> [Your objective]
Below are the records; copy every line in them that holds the string "ryzyko".

> [Study material]
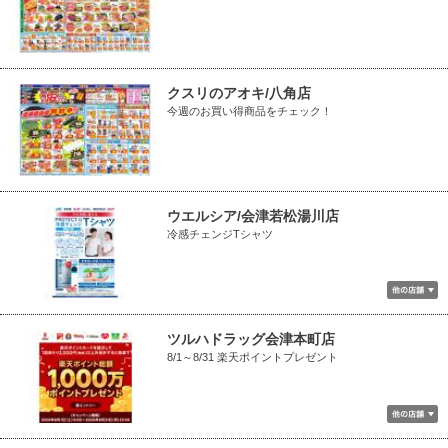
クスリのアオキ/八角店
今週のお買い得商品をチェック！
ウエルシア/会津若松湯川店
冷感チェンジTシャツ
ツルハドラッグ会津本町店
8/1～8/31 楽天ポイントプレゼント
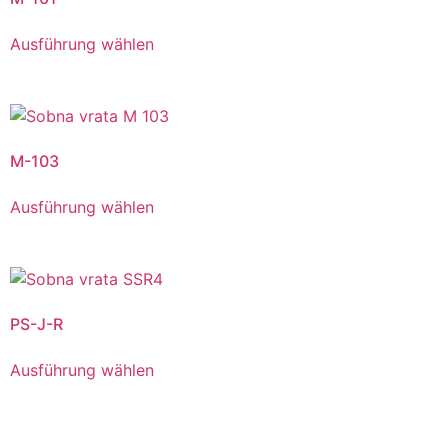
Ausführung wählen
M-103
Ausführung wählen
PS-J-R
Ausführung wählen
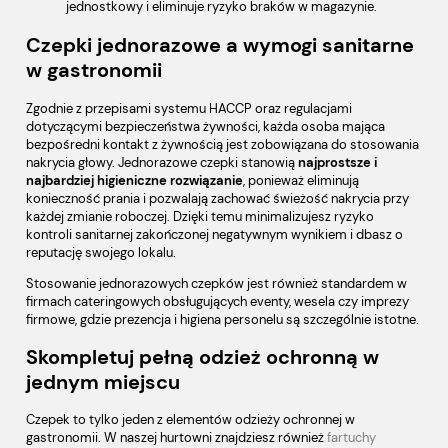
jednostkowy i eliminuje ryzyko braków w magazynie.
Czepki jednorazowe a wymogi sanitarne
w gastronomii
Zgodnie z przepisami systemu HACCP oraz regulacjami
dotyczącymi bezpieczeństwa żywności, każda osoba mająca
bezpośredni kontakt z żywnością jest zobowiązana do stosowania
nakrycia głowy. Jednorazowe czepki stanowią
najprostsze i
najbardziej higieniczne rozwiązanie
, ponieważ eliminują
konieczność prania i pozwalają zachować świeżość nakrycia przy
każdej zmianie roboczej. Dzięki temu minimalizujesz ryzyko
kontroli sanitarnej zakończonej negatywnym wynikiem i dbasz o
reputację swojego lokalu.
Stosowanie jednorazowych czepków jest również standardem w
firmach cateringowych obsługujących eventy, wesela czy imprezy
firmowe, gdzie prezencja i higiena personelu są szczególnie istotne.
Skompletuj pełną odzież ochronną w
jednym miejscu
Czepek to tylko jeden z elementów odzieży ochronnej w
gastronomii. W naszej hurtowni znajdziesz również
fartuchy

* * *

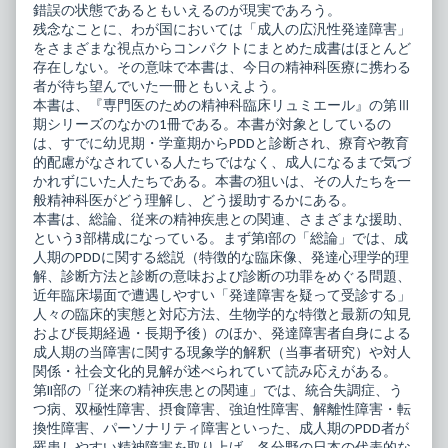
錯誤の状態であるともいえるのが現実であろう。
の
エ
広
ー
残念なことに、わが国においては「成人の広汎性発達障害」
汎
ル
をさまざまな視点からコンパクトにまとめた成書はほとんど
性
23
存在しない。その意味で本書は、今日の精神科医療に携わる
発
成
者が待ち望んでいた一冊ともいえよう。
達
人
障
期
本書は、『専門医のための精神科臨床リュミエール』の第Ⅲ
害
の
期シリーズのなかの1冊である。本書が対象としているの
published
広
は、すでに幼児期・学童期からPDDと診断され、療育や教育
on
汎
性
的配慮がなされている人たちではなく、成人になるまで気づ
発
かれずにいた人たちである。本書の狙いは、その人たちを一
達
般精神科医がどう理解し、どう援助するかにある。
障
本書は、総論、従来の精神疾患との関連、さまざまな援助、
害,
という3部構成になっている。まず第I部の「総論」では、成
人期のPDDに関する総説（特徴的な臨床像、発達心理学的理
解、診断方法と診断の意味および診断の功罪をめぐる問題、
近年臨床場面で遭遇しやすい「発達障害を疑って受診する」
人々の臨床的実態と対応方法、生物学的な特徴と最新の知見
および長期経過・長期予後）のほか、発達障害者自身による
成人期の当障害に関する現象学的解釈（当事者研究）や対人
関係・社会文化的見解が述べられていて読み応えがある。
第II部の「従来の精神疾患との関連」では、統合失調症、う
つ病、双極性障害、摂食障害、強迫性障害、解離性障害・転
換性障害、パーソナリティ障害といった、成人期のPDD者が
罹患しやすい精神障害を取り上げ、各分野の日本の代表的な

---

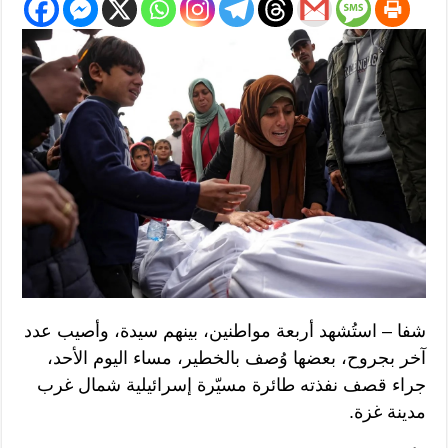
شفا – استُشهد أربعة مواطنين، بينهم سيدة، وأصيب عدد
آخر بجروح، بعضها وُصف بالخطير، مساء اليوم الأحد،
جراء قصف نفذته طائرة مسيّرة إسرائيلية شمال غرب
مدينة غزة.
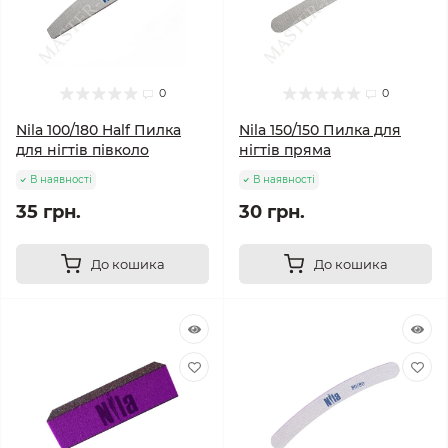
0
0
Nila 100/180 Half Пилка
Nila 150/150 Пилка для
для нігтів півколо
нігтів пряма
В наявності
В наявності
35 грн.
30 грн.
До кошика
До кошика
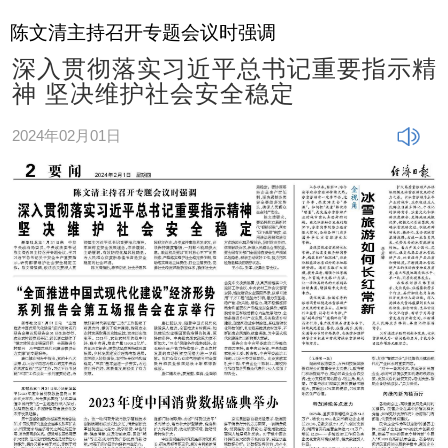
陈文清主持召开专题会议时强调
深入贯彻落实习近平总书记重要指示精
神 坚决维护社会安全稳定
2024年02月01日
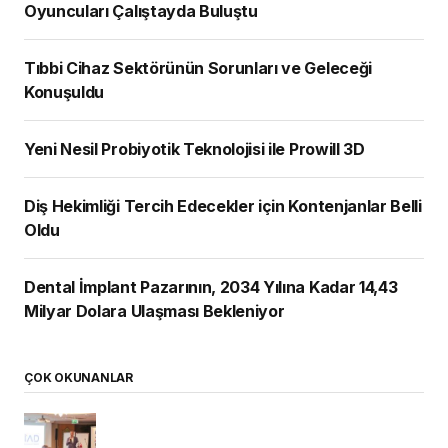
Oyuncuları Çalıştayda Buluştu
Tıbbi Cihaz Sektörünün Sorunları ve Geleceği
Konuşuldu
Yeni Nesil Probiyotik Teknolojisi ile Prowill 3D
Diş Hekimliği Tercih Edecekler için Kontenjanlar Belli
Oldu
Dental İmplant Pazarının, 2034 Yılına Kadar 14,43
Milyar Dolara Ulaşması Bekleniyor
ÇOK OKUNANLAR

> [Output of the task]
jednostkowy i eliminuje ryzyko braków w magazynie.
każdej zmianie roboczej. Dzięki temu minimalizujesz ryzyko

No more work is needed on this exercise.